How do I decide whether to use Apple Guide for my project?
Apple Guide is best at providing interactive, step-by-step, task-based instructions. Apple Guide will fit your documentation needs well if your documentation
- is task-oriented, organized in terms of the way the user views the task rather than in terms of the program's functions (for example, "How do I connect to the Internet?", not "How do I use TCP/IP?");
- presents information step by step; and
- can benefit from interaction with the user and the computer setup (for example, if you want to present different instructions depending on the user's system configuration)
You can also use Apple Guide as a hypertext reference engine, although this type of documentation doesn't really take advantage of many of Apple Guide's strengths (such as coaching and context-checking). Apple Guide is best used for reference material that is brief and which users frequently look up while they're at the computer. Syntax cheat-sheets for programming or scripting languages, power-user shortcuts, and quick FAQs are all appropriate for Apple Guide.
There are a few things Apple Guide is not really appropriate for for:
- Hardware setup, installation, and troubleshooting documentation that the user may need when the computer is turned off. Since Apple Guide is only available when the computer is on and running and the guide itself has been installed, it doesn't make sense to use it for such questions as "How do I install the software?" or "Why won't my computer turn on?"
- Information that may be used away from the computer or at a remote peripheral.
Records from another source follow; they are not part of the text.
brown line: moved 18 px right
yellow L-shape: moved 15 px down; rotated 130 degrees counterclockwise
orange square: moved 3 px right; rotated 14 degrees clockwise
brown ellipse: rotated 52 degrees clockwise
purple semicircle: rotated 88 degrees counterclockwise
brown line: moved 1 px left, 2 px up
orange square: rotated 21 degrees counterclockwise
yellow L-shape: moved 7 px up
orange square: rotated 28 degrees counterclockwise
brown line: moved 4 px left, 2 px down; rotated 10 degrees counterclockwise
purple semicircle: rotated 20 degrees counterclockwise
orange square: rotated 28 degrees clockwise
For example, instructions on the front-panel settings of a networked printer need to be near the printer; if the user's computer and the printer are in different areas of the building, Apple Guide format will be frustrating and difficult to use. Again, a printed sheet that can be carried to or stored with the printer is more useful.
- Extensive references, essays, and background information, intended to be read all the way through, rather than looked up as needed. For physiological reasons, on-screen reading is physically more difficult and tiring than reading the same material on paper. Also, many users prefer to read such background material away from the computer.